In other words, the bulk of his income is coming from overseas.

“Yes, from touring and from recording,” says Gallo. “Where perhaps there’s less taint on the image.”

Even with the events of this week, Jackson’s new record is vying for the top spot on British sales charts, while here in the U.S., sales were half what the industry expected. Whatever adverse publicity and adverse press that he may have gotten here, it definitely impacted him less in Europe. Even at the height of negative publicity here, negative reaction by consumers, the European market was happy to embrace Michael Jackson.

Everywhere Jackson went in Europe and Asia, he was still swarmed by fans, even in front of his hotel in Berlin, where Jackson infamously responded to crowds outside, by dangling his infant son off a balcony. Back in the U.S. there were sales of Jackson’s old music, what record companies call his “catalog.” They could also call it their cash cow.

“A catalogue is the greatest asset that a record company is going to have,” says Adelson. “It can be mined and re-mined and repackaged, and as generations pass, it will go ahead and be repackaged again.”

And those songs retain value, experts say, only as long as record companies can convince consumers it’s still okay to buy their old Michael Jackson favorites. It’s the same for hundreds of adult pop and oldies radio stations across the country. They still want listeners to tune in for Jackson’s old hits. If they’re an oldies station playing soul from the 1980s, and they can play “Billie Jean,” that helps define them. That may be one reason, industry experts say, that radio stations gave Jackson that “humanitarian award” last month.
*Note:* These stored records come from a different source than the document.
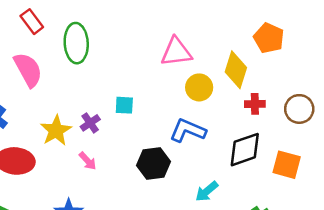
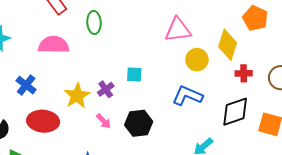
green ellipse: (76, 43) -> (94, 22), size x0.7
pink semicircle: (28, 70) -> (54, 45), turned -60
black hexagon: (154, 163) -> (139, 123), moved

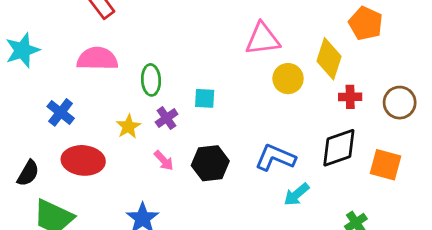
green ellipse: (94, 22) -> (151, 80), moved
yellow star: (77, 96) -> (128, 127), size x0.7
blue L-shape: (187, 96) -> (275, 158), moved

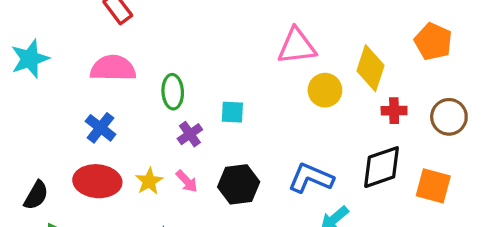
orange pentagon: (366, 23) -> (433, 41), moved
blue cross: (61, 112) -> (100, 128), moved
yellow star: (128, 127) -> (149, 181), moved

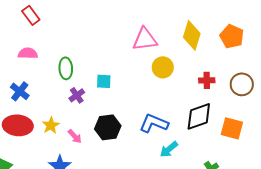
pink semicircle: (113, 68) -> (28, 53), size x0.7
yellow diamond: (370, 68) -> (192, 35), moved
pink arrow: (187, 181) -> (75, 136), moved

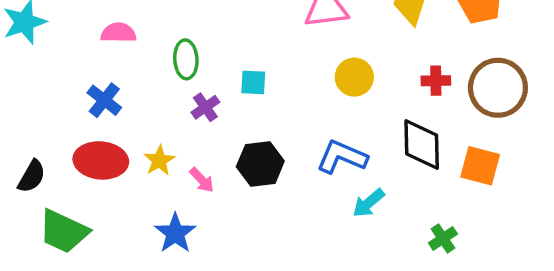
yellow circle: (163, 67) -> (354, 77), moved
brown circle: (242, 84) -> (498, 88), size x1.4
black diamond: (199, 116) -> (422, 144), turned -72

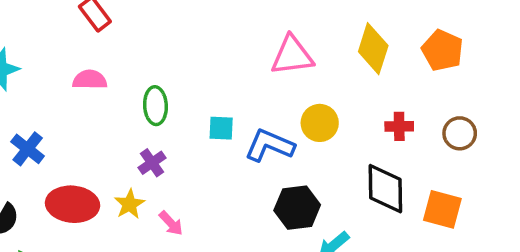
brown circle: (498, 88) -> (460, 133), size x0.6
blue cross: (104, 100) -> (28, 149), moved
purple cross: (205, 107) -> (152, 163), moved
blue L-shape: (342, 157) -> (270, 145), moved
black hexagon: (260, 164) -> (297, 208), moved

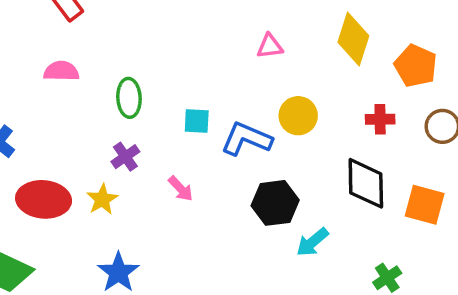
orange pentagon: (442, 50) -> (416, 66), moved
pink triangle: (292, 56) -> (270, 46), size x0.6
pink arrow: (171, 223) -> (181, 189), moved

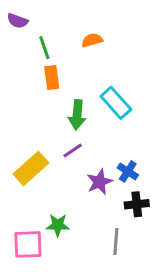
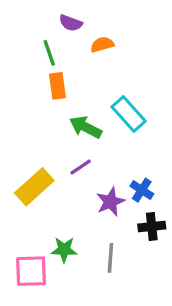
purple semicircle: (18, 21) -> (71, 23), moved
green arrow: (77, 115) -> (86, 127), turned 112
gray line: (116, 242) -> (110, 258), moved

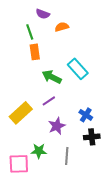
purple star: (110, 202) -> (57, 126), moved

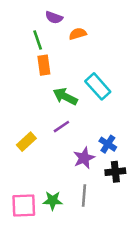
yellow rectangle: (21, 113) -> (26, 142), size x0.7
purple star: (57, 126) -> (84, 158), moved
green star: (39, 151) -> (53, 201), moved

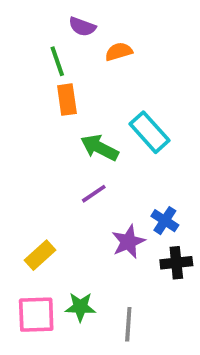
yellow rectangle: (26, 142) -> (40, 255), moved
gray line: (84, 196) -> (128, 324), moved

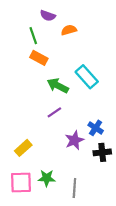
orange rectangle: (67, 100) -> (39, 58), turned -54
They need the public to like Jackson.

And so big players in the industry had not backed away from him, or tried to pull Jackson out of the spotlight. Everyone, experts say, has too much invested in him. So a decade’s worth of bizarre behavior doesn’t necessarily mean anyone should intervene, because bizarre behavior sells?

“In many cases, bizarre behavior, not necessarily criminal behavior, but bizarre behavior, is a very marketable trait,” says Adelson.

But now of course, things have entered a new phase. Jackson has strongly denied the allegations. But guilty or innocent, his commercial partners may finally have had enough: Jackson’s special on CBS has been cancelled, and several radio stations have already said they will no longer play his music. But, out of moral considerations? Rolling Stone’s Toure says no, it’s just business. “Winning cures everything,” says Toure. “The nastiest guy in the locker room is cool, as long as the team is winning. But Michael not putting out good music anymore. He’s not making great videos consistently. You know, its kinda like all you’re giving us is allegations of you with boys and it’s not what we want from you.”